__What you are asked to do__: The answer should consist of all the records, written out word for word.

══ Dataset extract ══

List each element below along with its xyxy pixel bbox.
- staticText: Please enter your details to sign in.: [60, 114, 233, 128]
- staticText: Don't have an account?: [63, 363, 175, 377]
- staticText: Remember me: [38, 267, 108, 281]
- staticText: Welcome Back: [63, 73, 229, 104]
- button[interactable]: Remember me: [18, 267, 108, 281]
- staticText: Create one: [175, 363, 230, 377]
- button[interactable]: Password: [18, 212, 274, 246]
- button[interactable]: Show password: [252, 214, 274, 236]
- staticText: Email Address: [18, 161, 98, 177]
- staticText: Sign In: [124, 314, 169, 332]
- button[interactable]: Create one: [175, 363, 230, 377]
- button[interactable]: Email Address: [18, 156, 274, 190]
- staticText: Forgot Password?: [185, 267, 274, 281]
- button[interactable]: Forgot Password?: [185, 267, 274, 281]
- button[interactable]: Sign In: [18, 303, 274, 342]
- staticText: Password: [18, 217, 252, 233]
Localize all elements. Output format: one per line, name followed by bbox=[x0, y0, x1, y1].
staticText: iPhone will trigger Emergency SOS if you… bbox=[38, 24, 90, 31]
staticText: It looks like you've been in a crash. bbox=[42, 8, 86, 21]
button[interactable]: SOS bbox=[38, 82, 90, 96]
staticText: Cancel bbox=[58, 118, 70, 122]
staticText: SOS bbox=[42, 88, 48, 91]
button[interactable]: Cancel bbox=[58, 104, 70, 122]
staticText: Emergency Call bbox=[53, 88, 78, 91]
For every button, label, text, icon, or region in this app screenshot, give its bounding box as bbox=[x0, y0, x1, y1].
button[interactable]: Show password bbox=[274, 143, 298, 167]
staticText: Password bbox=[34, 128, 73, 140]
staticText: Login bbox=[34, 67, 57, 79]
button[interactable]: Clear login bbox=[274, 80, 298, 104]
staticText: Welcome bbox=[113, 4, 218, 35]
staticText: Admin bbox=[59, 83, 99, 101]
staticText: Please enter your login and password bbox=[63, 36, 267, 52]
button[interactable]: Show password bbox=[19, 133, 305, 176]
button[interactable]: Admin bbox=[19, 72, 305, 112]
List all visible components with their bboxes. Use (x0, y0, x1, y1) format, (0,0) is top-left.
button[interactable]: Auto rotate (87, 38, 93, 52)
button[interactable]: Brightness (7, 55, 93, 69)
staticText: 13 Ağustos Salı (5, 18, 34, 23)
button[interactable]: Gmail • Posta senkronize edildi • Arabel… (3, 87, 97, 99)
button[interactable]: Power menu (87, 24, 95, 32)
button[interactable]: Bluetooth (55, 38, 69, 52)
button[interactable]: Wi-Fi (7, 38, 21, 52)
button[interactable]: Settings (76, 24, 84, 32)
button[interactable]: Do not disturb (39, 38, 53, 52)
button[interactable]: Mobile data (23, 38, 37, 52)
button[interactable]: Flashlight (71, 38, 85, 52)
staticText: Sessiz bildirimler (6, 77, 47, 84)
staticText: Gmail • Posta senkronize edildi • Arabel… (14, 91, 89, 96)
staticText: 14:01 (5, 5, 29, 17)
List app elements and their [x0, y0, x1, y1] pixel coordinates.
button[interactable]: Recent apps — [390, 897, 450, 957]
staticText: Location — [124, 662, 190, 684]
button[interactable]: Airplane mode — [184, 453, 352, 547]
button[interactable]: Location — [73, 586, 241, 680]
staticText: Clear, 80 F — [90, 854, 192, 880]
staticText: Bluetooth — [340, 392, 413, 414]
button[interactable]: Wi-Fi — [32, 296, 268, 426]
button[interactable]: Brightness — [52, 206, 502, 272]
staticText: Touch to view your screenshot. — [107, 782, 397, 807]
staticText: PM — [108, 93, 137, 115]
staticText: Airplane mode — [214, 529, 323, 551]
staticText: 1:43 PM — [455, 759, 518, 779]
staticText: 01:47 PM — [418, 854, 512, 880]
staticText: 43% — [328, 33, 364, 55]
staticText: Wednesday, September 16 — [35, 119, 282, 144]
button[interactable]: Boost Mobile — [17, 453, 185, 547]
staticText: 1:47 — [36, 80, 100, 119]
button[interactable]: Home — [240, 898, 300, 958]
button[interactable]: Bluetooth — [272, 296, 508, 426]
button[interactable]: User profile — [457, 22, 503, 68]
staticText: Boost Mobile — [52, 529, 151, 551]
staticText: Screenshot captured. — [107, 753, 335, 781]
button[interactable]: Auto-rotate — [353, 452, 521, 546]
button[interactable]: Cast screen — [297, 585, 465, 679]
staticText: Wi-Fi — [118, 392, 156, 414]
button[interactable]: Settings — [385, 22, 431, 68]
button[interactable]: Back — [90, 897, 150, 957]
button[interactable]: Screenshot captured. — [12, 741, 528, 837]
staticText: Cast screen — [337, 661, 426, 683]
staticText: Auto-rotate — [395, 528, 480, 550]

═══

__Answer area__:
List each element below along with its xyxy pixel bbox.
- staticText: Please enter your details to sign in.: [60, 114, 233, 128]
- staticText: Don't have an account?: [63, 363, 175, 377]
- staticText: Remember me: [38, 267, 108, 281]
- staticText: Welcome Back: [63, 73, 229, 104]
- button[interactable]: Remember me: [18, 267, 108, 281]
- staticText: Create one: [175, 363, 230, 377]
- button[interactable]: Password: [18, 212, 274, 246]
- button[interactable]: Show password: [252, 214, 274, 236]
- staticText: Email Address: [18, 161, 98, 177]
- staticText: Sign In: [124, 314, 169, 332]
- button[interactable]: Create one: [175, 363, 230, 377]
- button[interactable]: Email Address: [18, 156, 274, 190]
- staticText: Forgot Password?: [185, 267, 274, 281]
- button[interactable]: Forgot Password?: [185, 267, 274, 281]
- button[interactable]: Sign In: [18, 303, 274, 342]
- staticText: Password: [18, 217, 252, 233]
Localize all elements. Output format: one per line, name followed by bbox=[x0, y0, x1, y1].
staticText: iPhone will trigger Emergency SOS if you… bbox=[38, 24, 90, 31]
staticText: It looks like you've been in a crash. bbox=[42, 8, 86, 21]
button[interactable]: SOS bbox=[38, 82, 90, 96]
staticText: Cancel bbox=[58, 118, 70, 122]
staticText: SOS bbox=[42, 88, 48, 91]
button[interactable]: Cancel bbox=[58, 104, 70, 122]
staticText: Emergency Call bbox=[53, 88, 78, 91]
For every button, label, text, icon, or region in this app screenshot, give its bounding box as bbox=[x0, y0, x1, y1].
button[interactable]: Show password bbox=[274, 143, 298, 167]
staticText: Password bbox=[34, 128, 73, 140]
staticText: Login bbox=[34, 67, 57, 79]
button[interactable]: Clear login bbox=[274, 80, 298, 104]
staticText: Welcome bbox=[113, 4, 218, 35]
staticText: Admin bbox=[59, 83, 99, 101]
staticText: Please enter your login and password bbox=[63, 36, 267, 52]
button[interactable]: Show password bbox=[19, 133, 305, 176]
button[interactable]: Admin bbox=[19, 72, 305, 112]
List all visible components with their bboxes. Use (x0, y0, x1, y1) format, (0,0) is top-left.
button[interactable]: Auto rotate (87, 38, 93, 52)
button[interactable]: Brightness (7, 55, 93, 69)
staticText: 13 Ağustos Salı (5, 18, 34, 23)
button[interactable]: Gmail • Posta senkronize edildi • Arabel… (3, 87, 97, 99)
button[interactable]: Power menu (87, 24, 95, 32)
button[interactable]: Bluetooth (55, 38, 69, 52)
button[interactable]: Wi-Fi (7, 38, 21, 52)
button[interactable]: Settings (76, 24, 84, 32)
button[interactable]: Do not disturb (39, 38, 53, 52)
button[interactable]: Mobile data (23, 38, 37, 52)
button[interactable]: Flashlight (71, 38, 85, 52)
staticText: Sessiz bildirimler (6, 77, 47, 84)
staticText: Gmail • Posta senkronize edildi • Arabel… (14, 91, 89, 96)
staticText: 14:01 (5, 5, 29, 17)
List app elements and their [x0, y0, x1, y1] pixel coordinates.
button[interactable]: Recent apps — [390, 897, 450, 957]
staticText: Location — [124, 662, 190, 684]
button[interactable]: Airplane mode — [184, 453, 352, 547]
button[interactable]: Location — [73, 586, 241, 680]
staticText: Clear, 80 F — [90, 854, 192, 880]
staticText: Bluetooth — [340, 392, 413, 414]
button[interactable]: Wi-Fi — [32, 296, 268, 426]
button[interactable]: Brightness — [52, 206, 502, 272]
staticText: Touch to view your screenshot. — [107, 782, 397, 807]
staticText: PM — [108, 93, 137, 115]
staticText: Airplane mode — [214, 529, 323, 551]
staticText: 1:43 PM — [455, 759, 518, 779]
staticText: 01:47 PM — [418, 854, 512, 880]
staticText: 43% — [328, 33, 364, 55]
staticText: Wednesday, September 16 — [35, 119, 282, 144]
button[interactable]: Boost Mobile — [17, 453, 185, 547]
staticText: 1:47 — [36, 80, 100, 119]
button[interactable]: Home — [240, 898, 300, 958]
button[interactable]: Bluetooth — [272, 296, 508, 426]
button[interactable]: User profile — [457, 22, 503, 68]
staticText: Boost Mobile — [52, 529, 151, 551]
staticText: Screenshot captured. — [107, 753, 335, 781]
button[interactable]: Auto-rotate — [353, 452, 521, 546]
button[interactable]: Cast screen — [297, 585, 465, 679]
staticText: Wi-Fi — [118, 392, 156, 414]
button[interactable]: Settings — [385, 22, 431, 68]
button[interactable]: Back — [90, 897, 150, 957]
button[interactable]: Screenshot captured. — [12, 741, 528, 837]
staticText: Cast screen — [337, 661, 426, 683]
staticText: Auto-rotate — [395, 528, 480, 550]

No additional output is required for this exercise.